QSAR studies of benzofuran/benzothiophene biphenyl derivatives as inhibitors of PTPase-1B

Abstract

Objectives:

Insulin resistance is associated with a defect in protein tyrosine phosphorylation in the insulin signal transduction cascade. The PTPase enzyme dephosphorylates the active form of the insulin receptor and thus attenuates its tyrosine kinase activity, therefore, the need for a potent PTPase inhibitor exists, with the intention of which the QSAR was performed.

Materials and Methods:

Quantitative structure-activity relationship (QSAR) has been established on a series of 106 compounds considering 27 variables, for novel biphenyl analogs, using the SYSTAT (Version 7.0) software, for their protein tyrosine phosphatase (PTPase-1B) inhibitor activity, in order to understand the essential structural requirement for binding with the receptor.

Results:

Among several regression models, one per series was selected on the basis of a high correlation coefficient (r, 0.86), least standard deviation (s, 0.234), and a high value of significance for the maximum number of subjects (n, 101).

Conclusions:

The influence of the different physicochemical parameters of the substituents in various positions has been discussed by generating the best QSAR model using multiple regression analysis, and the information thus obtained from the present study can be used to design and predict more potent molecules as PTPase-1B inhibitors, prior to their synthesis.

Diabetes has been recognized as a genetic disorder, in which the glucose metabolism is altered. The ability of insulin to bring about such a dramatic reversal in the symptoms of diabetes, with a return to a near normal life expectancy led the medical community to conclude that the problems of etiology and treatment had been resolved, but these conclusions were premature. While insulin did return control of the blood glucose level and did offset the development of ketoacidosis, it did not appear to rectify all the metabolic defects.[1]

It is thus evident that insulin therapy, as currently practiced, is not the panacea for diabetes mellitus. This realization has promoted a great deal of research toward the development of more effective ways of treating the disease, which has led to the discovery of various hypoglycemic agents, for example, Sulfonylurea, Biguanide, and more recently, glitazones.

It is now well established that insulin resistance can result from a defect in the insulin receptor signaling system at a site post binding of insulin to its receptor.[2] Insulin resistance is associated with a defect in protein tyrosine phosphorylation in the insulin signal transduction cascade.[3] This defect in tyrosine phosphorylation in the insulin-responsive muscle, tissue, liver, and adipose, causes a reduction in the metabolic actions of insulin and hyperglycemia. This decrease in protein tyrosine phosphorylation in the cells does not appear to be due to an inherent problem in the insulin receptor (IR) tyrosine kinase, but instead is caused by an elevation in the protein phosphate activity.

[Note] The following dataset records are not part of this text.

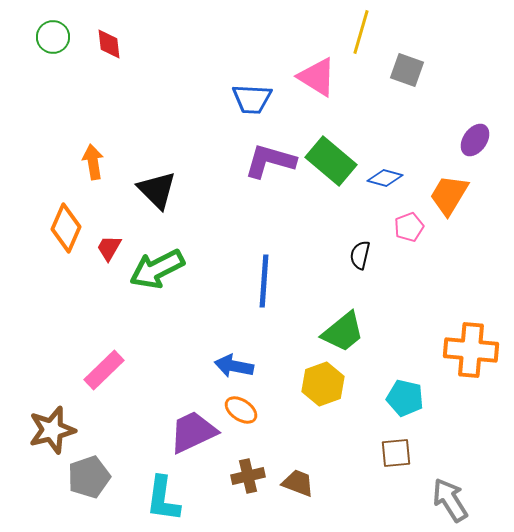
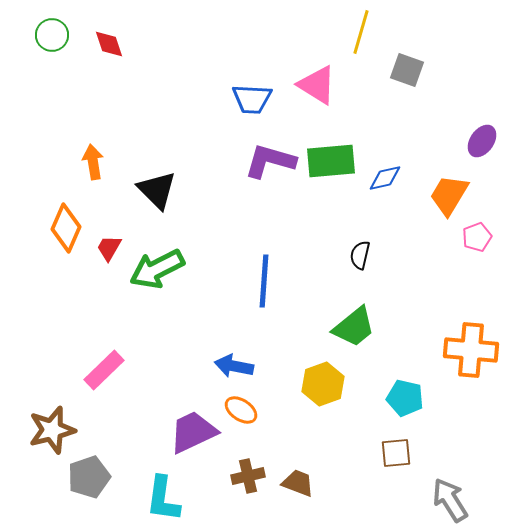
green circle: moved 1 px left, 2 px up
red diamond: rotated 12 degrees counterclockwise
pink triangle: moved 8 px down
purple ellipse: moved 7 px right, 1 px down
green rectangle: rotated 45 degrees counterclockwise
blue diamond: rotated 28 degrees counterclockwise
pink pentagon: moved 68 px right, 10 px down
green trapezoid: moved 11 px right, 5 px up
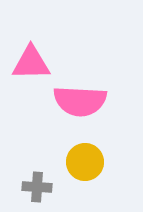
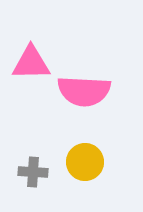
pink semicircle: moved 4 px right, 10 px up
gray cross: moved 4 px left, 15 px up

The PTPase enzyme dephosphorylates the active form of the insulin receptor and thus attenuates its tyrosine kinase activity.[4]

Various research articles published on compounds possessing the PTPase inhibition activity, such as, phosphotyrosine bioisostere,[5] phosphonic acid derivative,[6] vanadium compounds,[7] benzofuran / benzothiophene derivative,[8] 11-aryl benzo[b] naptho (2,3d) furan and 11-arylbenzo[b]naptho (2,3d) thiophene,[9] and azolidinedione.[10] From overviewing all these various classes of compounds, we can suggest the general structure of PTPase 1B inhibitors as given in Figure 1.

Figure 1.

Chemical data of substituted biphenyls

Insulin resistance is thus one of the obstacles that we confront while undergoing therapy for diabetes mellitus. A number of PTPase inhibitors have been designed and studied to overcome this problem, to gain an insight into the structural and molecular requirements influencing the PTPase-1B inhibition activity; we herein describe the QSAR analysis of a set of structurally different compounds of PTPase inhibitors, for which it is conceivable to make an assumption that they interact with the enzyme.

Materials and Methods

In silico studies

Malamas et al.[8] reported seven series of compounds based on benzofuran/benzothiophene biphenyl moiety. We had performed the QSAR analysis of all these series having 138 compounds, out of which only 106 compounds could be subjected to 2-D QSAR analysis, because of the non-availability of physicochemical substituent values and exact IC₅₀ values for some substituted compounds. The 2D QSAR study was carried out in the following steps:

Calculations of physicochemical constants

The values for the physicochemical constants for various substituents were determined from the literature.[11] The determined parameters for a series included, the Hansch constant (π), Molar Refractivity (η), Sigma / Hammet constant (σ), Field effect (F), and the Indicator value (I).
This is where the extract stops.